Cette juxtaposition des éléments combinés à la rétention d’information faîte par le seul autre personnage de l’aventure contribuent à entretenir l’énigme, mais n’entretient pas particulièrement l’intérêt du joueur. En effet, à quelques exceptions près, les révélations sont plutôt anodines, mais l’univers narratif est crédible et fonctionnel. Il est surtout dommage que la surprise initiale et l’envie de découvrir les lieux soient rapidement remplacées par un ennui profond alimenté par la redondance et la nécessité de constamment revenir sur ses pas.
Des puzzles à l’ancienne
Avec un protagoniste incapable du moindre effort physique, l’ensemble des interactions passent par notre adjunct. Capable d’alimenter et contrôler n’importe quel mécanisme, de la simple porte à une gargantuesque grue, le bidule est pratique, mais terne. Il ne s’agit que d’un simple interrupteur et, même si les lieux fantastiques réussissent à stimuler l’imaginaire, l’adjunct, lui, est lassant et sans inspiration.
Certes, on débloque des améliorations pour l’outil, mais ces dernières ne changent pas le gameplay drastiquement ou sont criminellement sous-utilisées. Les interactions avec le monde sont donc, dans l’ensemble, limitées à déplacer des structures sur différents axes afin d’établir (ou rétablir) les connections correctes ou à alimenter les infrastructures dans un ordre séquentiel donné. Certaines machines permettent divers types de manipulation, mais chacune est exécutée une à la suite de l’autre de manière complètement déconnectée.

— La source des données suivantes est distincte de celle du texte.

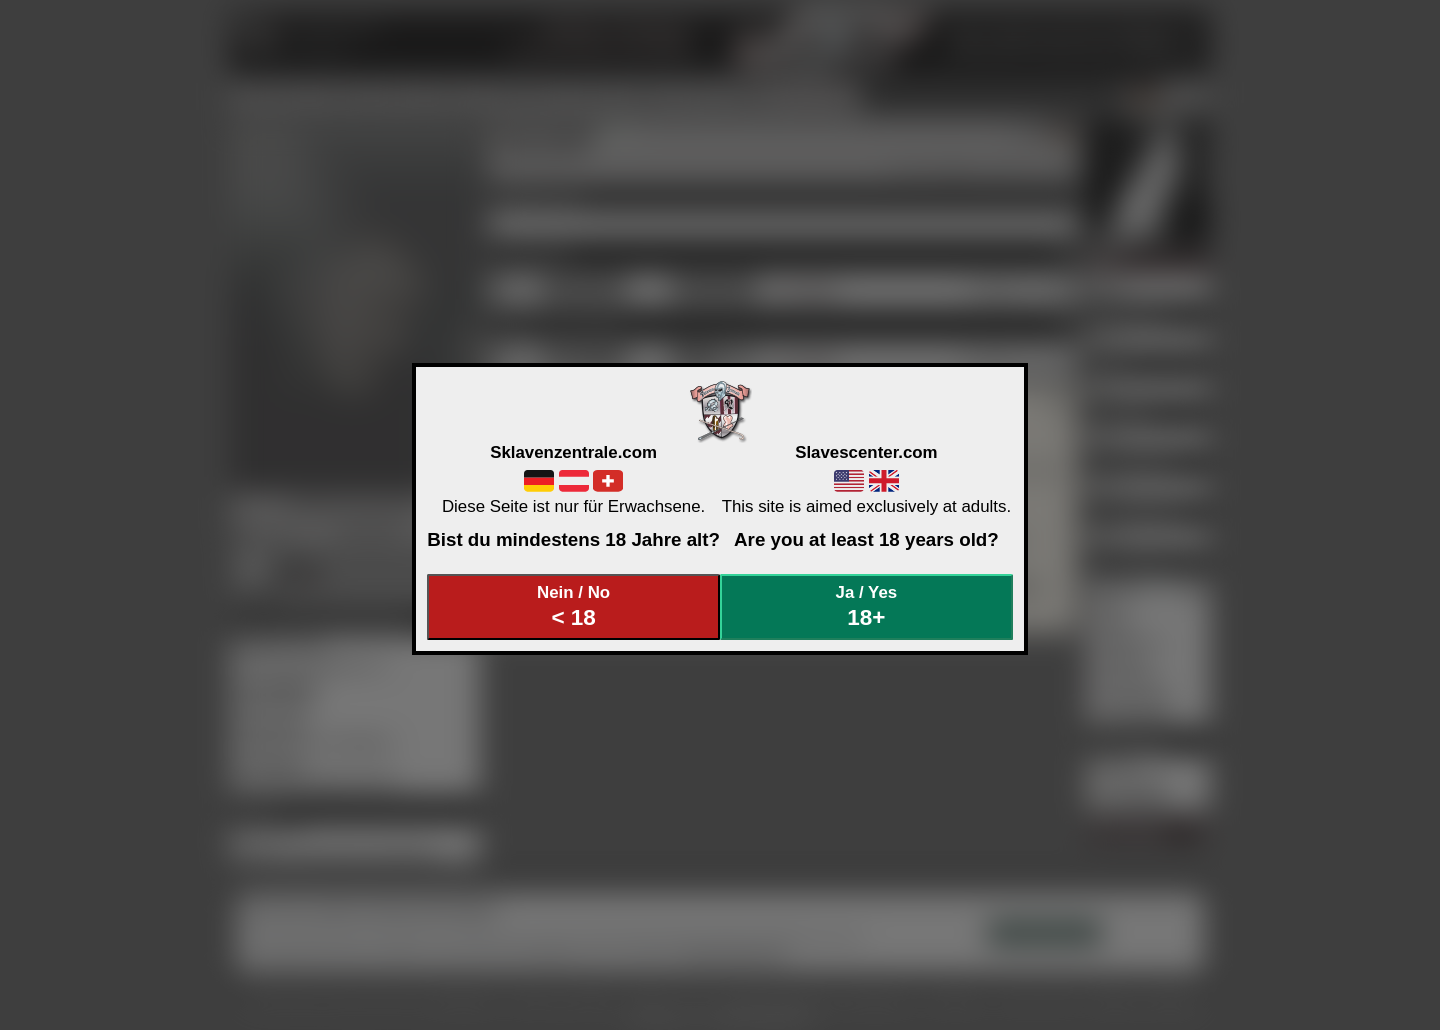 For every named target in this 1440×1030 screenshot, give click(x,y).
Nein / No (574, 606)
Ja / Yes (867, 606)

On comprend que le monde créé par Cyan met l’accent sur la disparition des autres Keepers et que la machinerie devait être, à une certaine époque, opérée efficacement par plusieurs individus. Par contre, le résultat gameplay est plus frustrant qu’autre chose. Les puzzles manquent de rythme et les manipulations sont pénibles.

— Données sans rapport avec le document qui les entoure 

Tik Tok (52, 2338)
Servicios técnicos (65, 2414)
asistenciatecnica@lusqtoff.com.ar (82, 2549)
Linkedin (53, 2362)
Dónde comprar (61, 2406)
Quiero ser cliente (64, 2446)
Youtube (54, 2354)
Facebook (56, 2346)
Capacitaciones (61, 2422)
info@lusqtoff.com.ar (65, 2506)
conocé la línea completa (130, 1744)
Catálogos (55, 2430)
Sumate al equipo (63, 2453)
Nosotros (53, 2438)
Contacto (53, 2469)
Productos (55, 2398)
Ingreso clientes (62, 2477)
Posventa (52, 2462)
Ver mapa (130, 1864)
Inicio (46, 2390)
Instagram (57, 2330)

L’immensité des structures n’aide pas non plus à l’appréciation ludique. Cette dernière a pour conséquence de créer une omission d’information pour le joueur qui ne contribue pas à rendre le puzzle plus intéressant. Plutôt, elle crée une inutile et opaque complexité artificielle. En d’autres mots, il est très rare que nos capacités réflectives soient réellement mises à profit. La réalité est qu’il est souvent plus simple de forcer la solution en courant de connecteur en connecteur que d’essayer de comprendre les subtilités des énigmes.
Beau, mais…
Dans l’ensemble, Firmament fait bon usage des forces de l’engin Unreal. Les environnements gigantesques sont superbes et détaillés, quoique répétitifs. Par contre, cela ne nuit pas là la crédibilité des lieux. Il y a un sentiment d’étrangeté et de mystère qui règne tant dans les sommets enneigés de Curieville que dans les vallées verdoyantes de St. Andrew. Cyan est reconnu pour ses univers narratifs riches et Firmament ne fait pas exception à la règle.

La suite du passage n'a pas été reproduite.